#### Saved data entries
★ ★ ★ ★ ★

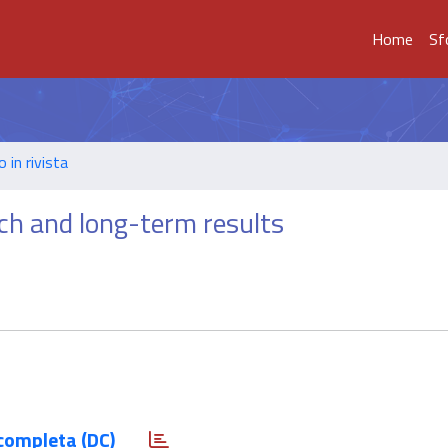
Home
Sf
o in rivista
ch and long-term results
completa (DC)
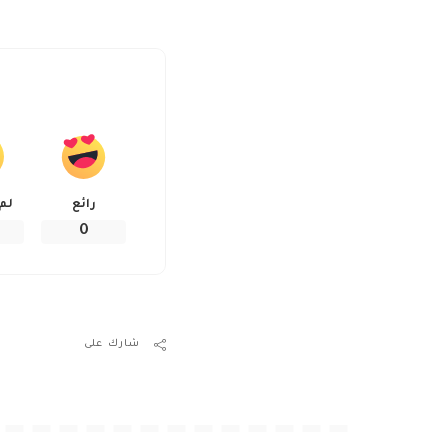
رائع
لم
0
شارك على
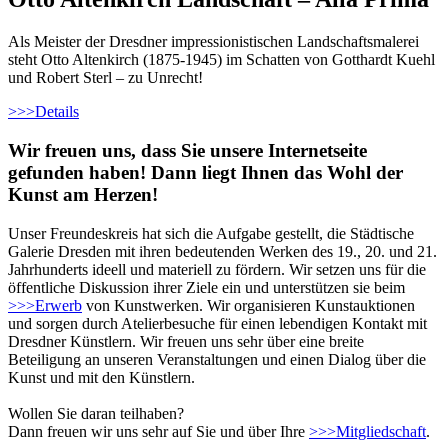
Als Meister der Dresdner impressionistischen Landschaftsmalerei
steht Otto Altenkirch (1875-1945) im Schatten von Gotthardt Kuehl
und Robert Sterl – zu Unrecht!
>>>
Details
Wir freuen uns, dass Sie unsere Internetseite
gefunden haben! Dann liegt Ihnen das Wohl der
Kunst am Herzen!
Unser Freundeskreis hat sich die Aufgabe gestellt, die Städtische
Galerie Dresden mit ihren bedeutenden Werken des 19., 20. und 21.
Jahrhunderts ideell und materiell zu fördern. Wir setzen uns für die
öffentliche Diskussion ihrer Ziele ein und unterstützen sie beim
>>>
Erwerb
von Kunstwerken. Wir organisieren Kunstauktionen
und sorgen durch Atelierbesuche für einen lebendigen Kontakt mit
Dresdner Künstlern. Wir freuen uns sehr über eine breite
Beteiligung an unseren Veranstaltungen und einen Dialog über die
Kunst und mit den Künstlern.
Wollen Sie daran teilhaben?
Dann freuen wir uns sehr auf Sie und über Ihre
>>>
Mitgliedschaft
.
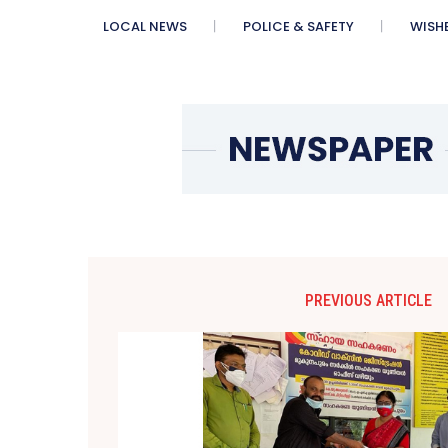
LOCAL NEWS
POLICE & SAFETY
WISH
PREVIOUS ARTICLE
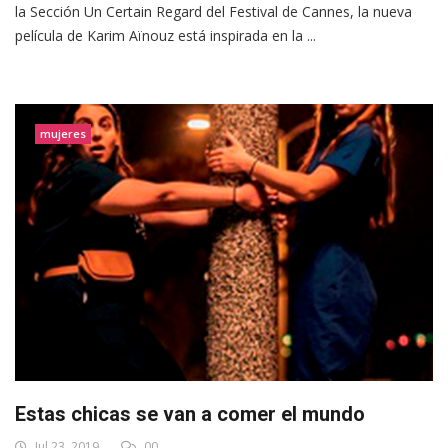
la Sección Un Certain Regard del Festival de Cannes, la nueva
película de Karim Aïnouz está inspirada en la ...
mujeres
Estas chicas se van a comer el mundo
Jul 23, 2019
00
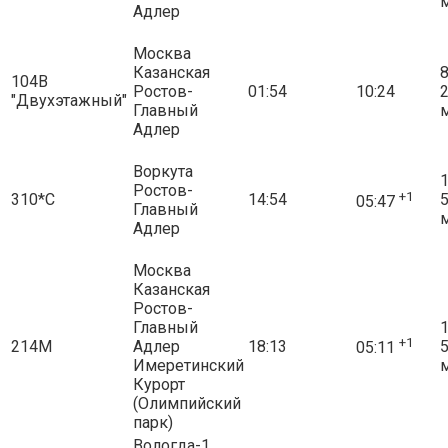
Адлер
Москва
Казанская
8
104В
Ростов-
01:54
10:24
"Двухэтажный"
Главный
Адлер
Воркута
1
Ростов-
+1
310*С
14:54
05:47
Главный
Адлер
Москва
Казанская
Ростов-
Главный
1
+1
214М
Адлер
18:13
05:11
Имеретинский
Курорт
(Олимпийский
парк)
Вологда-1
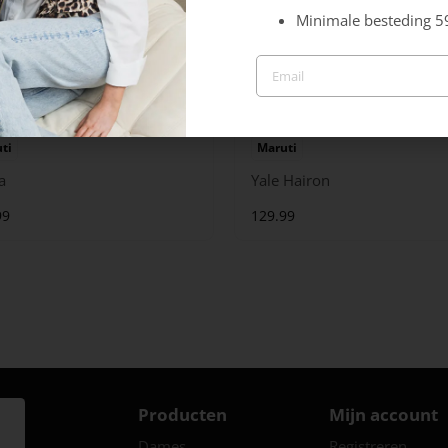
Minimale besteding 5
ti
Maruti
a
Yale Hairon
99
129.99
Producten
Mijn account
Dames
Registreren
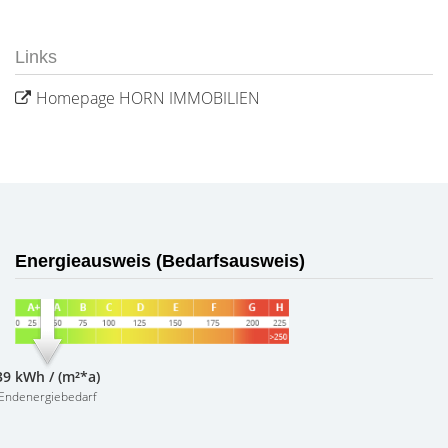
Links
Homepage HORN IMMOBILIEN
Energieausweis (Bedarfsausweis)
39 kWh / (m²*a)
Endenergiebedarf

★ ★ ★ ★ ★

Starting at the first line of the data, set down each line exactly until you have copied the line with "Wir freuen uns, dass Sie unsere Internetseite", but leave the pictures out.

Home
Sf
o in rivista
ch and long-term results
completa (DC)
رائع
لم
0
شارك على
Als Meister der Dresdner impressionistischen Landschaftsmalerei
steht Otto Altenkirch (1875-1945) im Schatten von Gotthardt Kuehl
und Robert Sterl – zu Unrecht!
>>>
Details
Wir freuen uns, dass Sie unsere Internetseite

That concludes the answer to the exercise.